The word aesthetician began not in a salon or a studio, but in philosophy. It comes from the Greek aisthētikos, meaning “of sense perception”—a word used to describe how we experience beauty, feeling, and the world through our senses. Long before it had anything to do with skincare or cosmetics, it was about noticing. Feeling. Interpreting the world through what we see and how it moves us.
Over time, the word found a new home in the beauty industry, where it now lives in a few different forms—some use esthetician, others aesthetician. Both describe people who work with care and intention, often with skin or with beauty in their hands.

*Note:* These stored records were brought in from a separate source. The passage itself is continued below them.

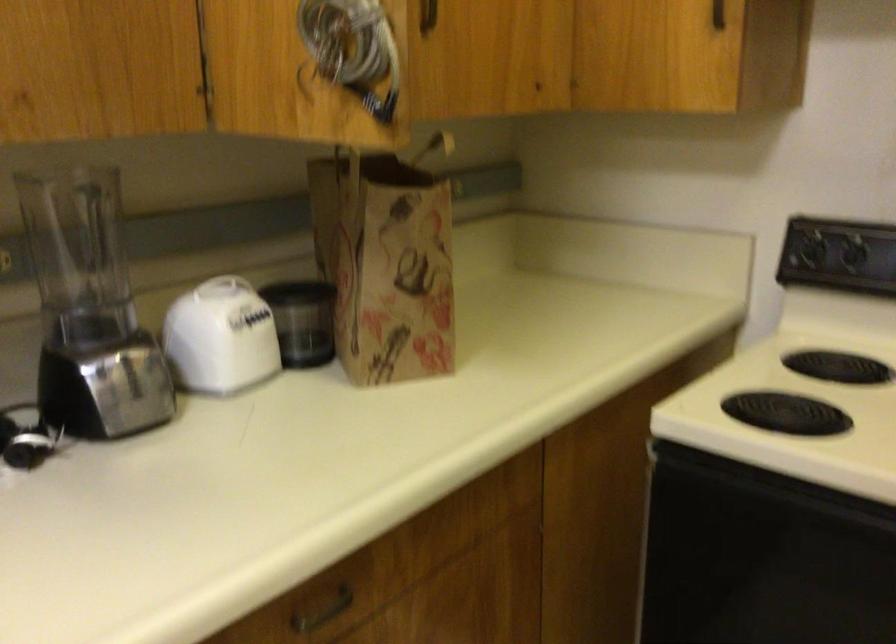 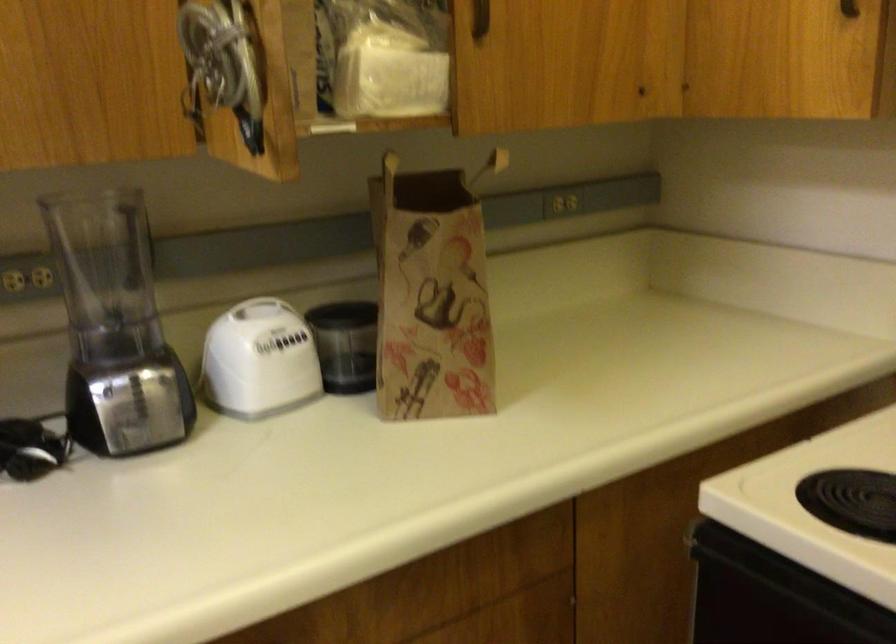 Find the pixel in the second image that matches pixel 142 375 in the first image.

(149, 395) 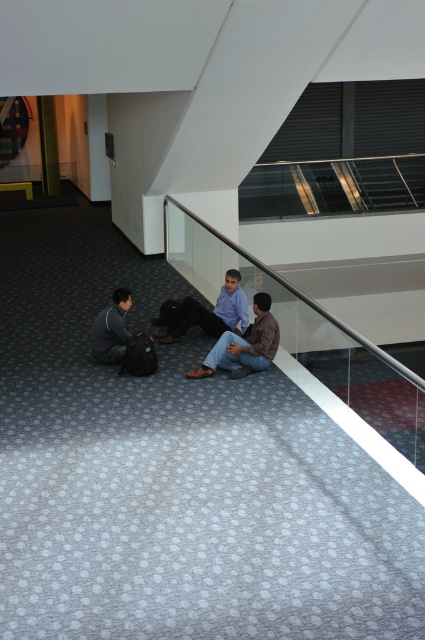 You are a delivery person who needs to place a package between the brown leather jacket at center and the dark gray fabric jacket at lower left. The package is 5 feet long. Can you fit it between them?

The distance between the brown leather jacket at center and the dark gray fabric jacket at lower left is 4.74 feet. Since the package is 5 feet long, it is slightly longer than the available space. Therefore, the package cannot be placed between them without overlapping the jackets.

You are a photographer standing at the camera position. You want to take a closeup shot of the brown leather jacket at center. Is the jacket within your camera range if your camera can focus up to 5 meters?

The brown leather jacket at center is 7.53 meters away from camera, which is beyond the camera focus range of 5 meters. Therefore, the jacket is out of focus range. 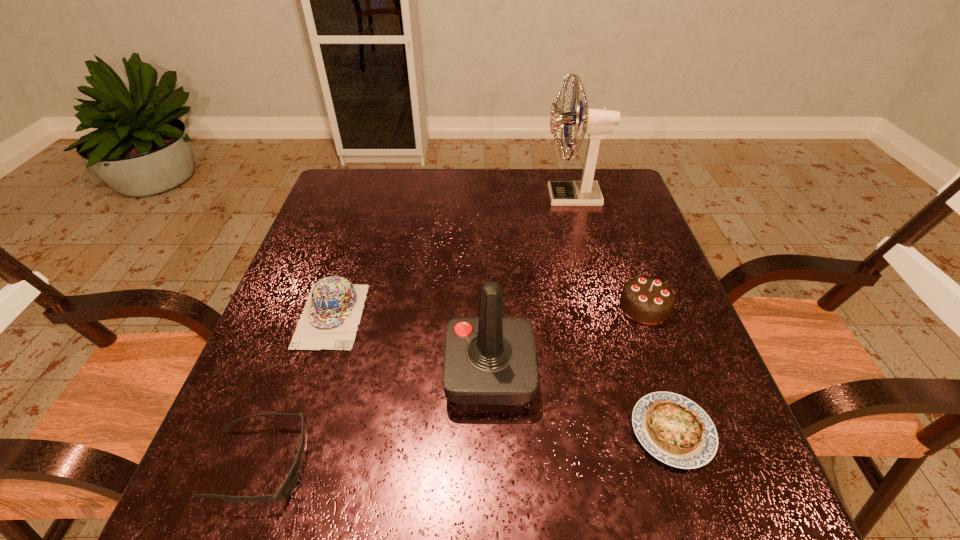 At what (x,y) coordinates should I click in order to perform the action: click on the farthest object. Please return your answer as a coordinate pair (x, y). The height and width of the screenshot is (540, 960). Looking at the image, I should click on (597, 123).

The width and height of the screenshot is (960, 540). Find the location of `fan`. fan is located at coordinates (597, 123).

Identify the location of the fourth object from right to left. (488, 360).

The width and height of the screenshot is (960, 540). I want to click on joystick, so click(x=488, y=360).

Where is `chocolate cake`? This screenshot has width=960, height=540. chocolate cake is located at coordinates (647, 300).

The image size is (960, 540). In order to click on the fourth tallest object in this screenshot , I will do `click(330, 319)`.

Identify the location of the fifth tallest object. The image size is (960, 540). (287, 487).

The width and height of the screenshot is (960, 540). What are the coordinates of `quiche` in the screenshot? It's located at (675, 430).

Locate an element on the screen. This screenshot has width=960, height=540. free space located 0.360m on the front-facing side of the farthest object is located at coordinates (422, 196).

Where is `vacant space located on the front-facing side of the farthest object`? This screenshot has width=960, height=540. vacant space located on the front-facing side of the farthest object is located at coordinates (479, 196). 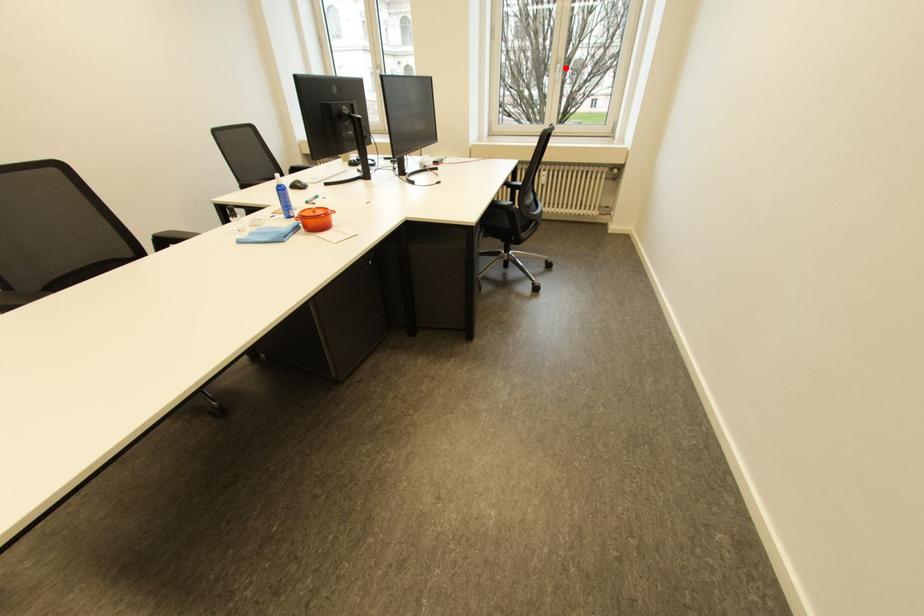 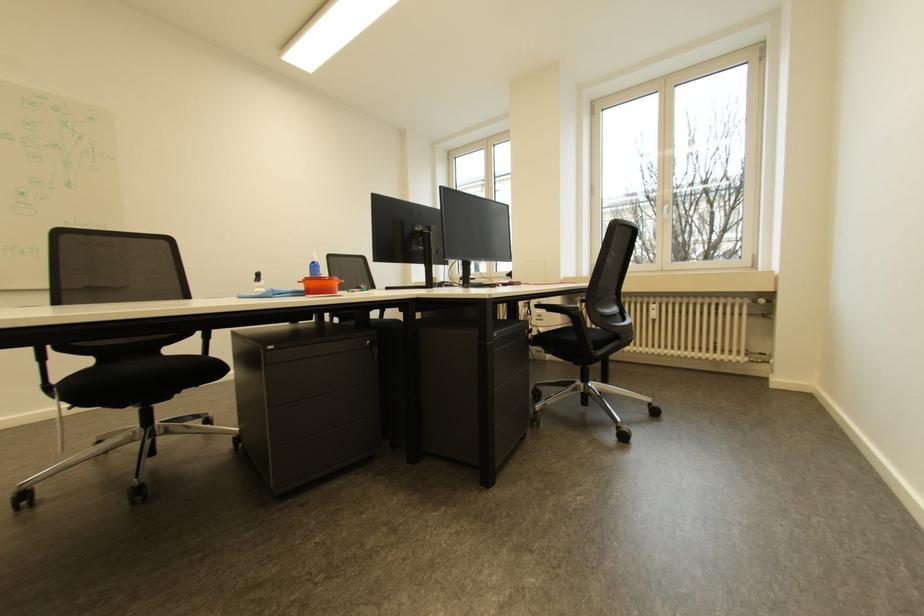 Where in the second image is the point corresponding to the highlighted location from the first image?

(672, 209) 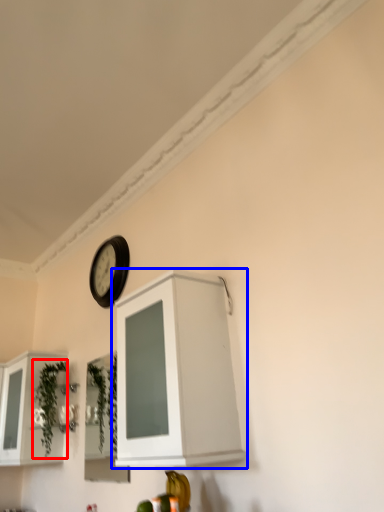 Question: Which object is further to the camera taking this photo, plant (highlighted by a red box) or cabinetry (highlighted by a blue box)?

Choices:
 (A) plant
 (B) cabinetry

Answer: (A) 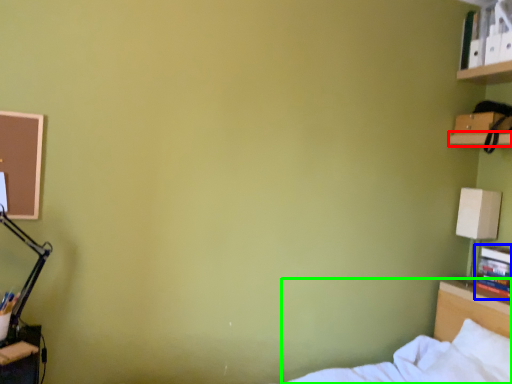 Question: Which is nearer to the shelf (highlighted by a red box)? book (highlighted by a blue box) or bed (highlighted by a green box).

Choices:
 (A) book
 (B) bed

Answer: (A) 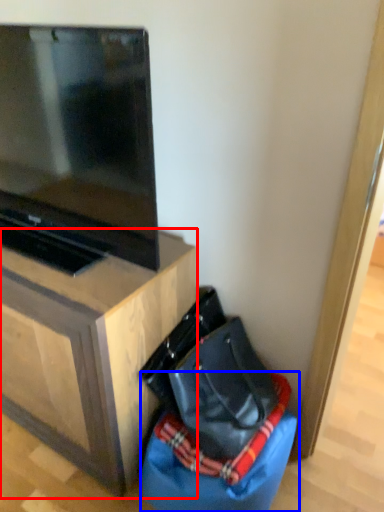 Question: Which object is further to the camera taking this photo, furniture (highlighted by a red box) or bean bag chair (highlighted by a blue box)?

Choices:
 (A) furniture
 (B) bean bag chair

Answer: (B) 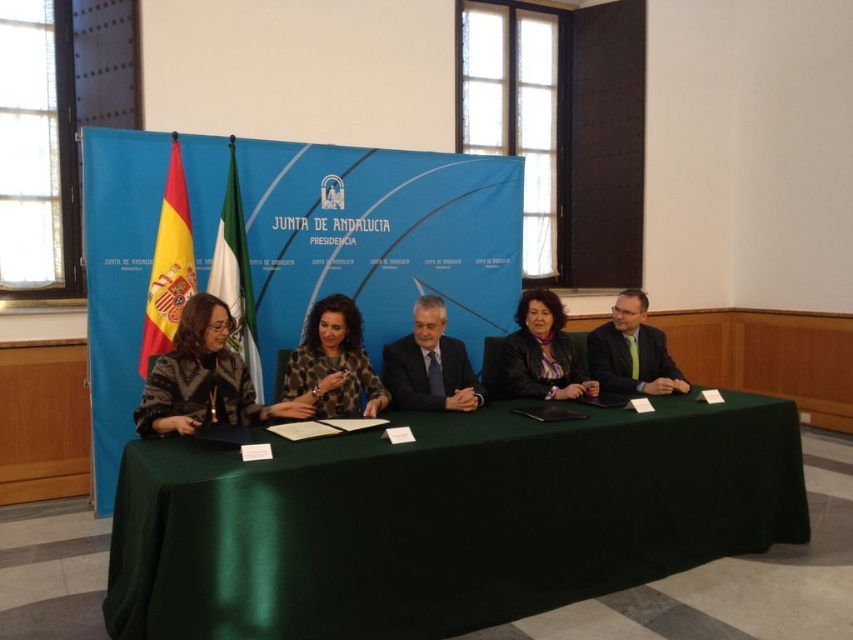 Question: Can you confirm if leopard print jacket at center is bigger than green fabric flag at left?

Choices:
 (A) no
 (B) yes

Answer: (B)

Question: Is green satin table at center closer to the viewer compared to red fabric flag at left?

Choices:
 (A) yes
 (B) no

Answer: (A)

Question: Can you confirm if green satin table at center is positioned to the left of leopard print jacket at center?

Choices:
 (A) no
 (B) yes

Answer: (A)

Question: Estimate the real-world distances between objects in this image. Which object is closer to the matte black suit at center?

Choices:
 (A) green satin table at center
 (B) patterned fabric jacket at left

Answer: (A)

Question: Which object is farther from the camera taking this photo?

Choices:
 (A) leather jacket at center
 (B) red fabric flag at left

Answer: (B)

Question: Which object is farther from the camera taking this photo?

Choices:
 (A) matte black suit at center
 (B) leather jacket at center

Answer: (A) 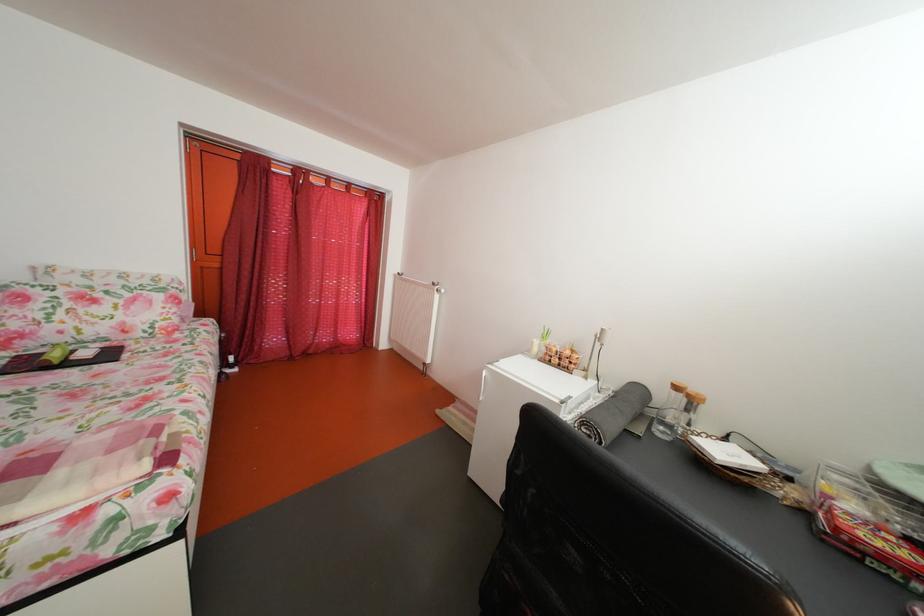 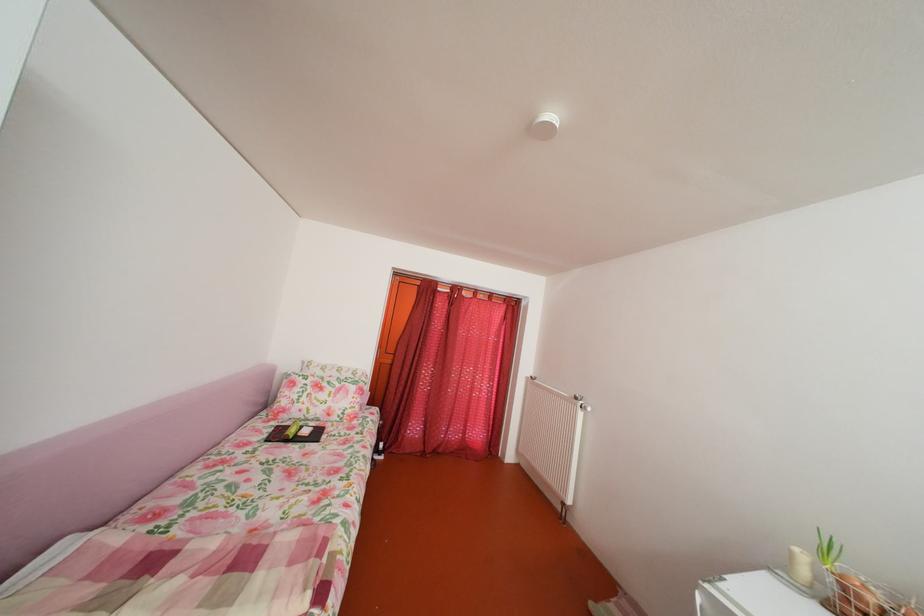 Find the pixel in the second image that matches point (565, 355) in the first image.

(882, 607)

What I do falls somewhere adjacent to that lineage. I don’t treat skin directly, but I do work face-to-face with people every day, helping them prepare for a moment, mark a milestone, or simply see themselves more clearly.
I think of my work as part practical, part emotional. It’s about technique, yes. But also transformation. Not into someone else—but into someone seen.
At F.A.C.E. Makeup Artistry, I use makeup as a medium, not to cover but to reflect. I help people choose how they want to show up in the world. I listen to what they’re saying with their features, their preferences, their stories—and offer tools and colors and choices that feel aligned with who they already are.
So what am I?
An aesthetician, maybe in the oldest sense of the word. A makeup artist by trade. A guide by intention. Someone who believes beauty is not just applied, but experienced. It’s emotional. And it can be transformative, even in the quietest of ways.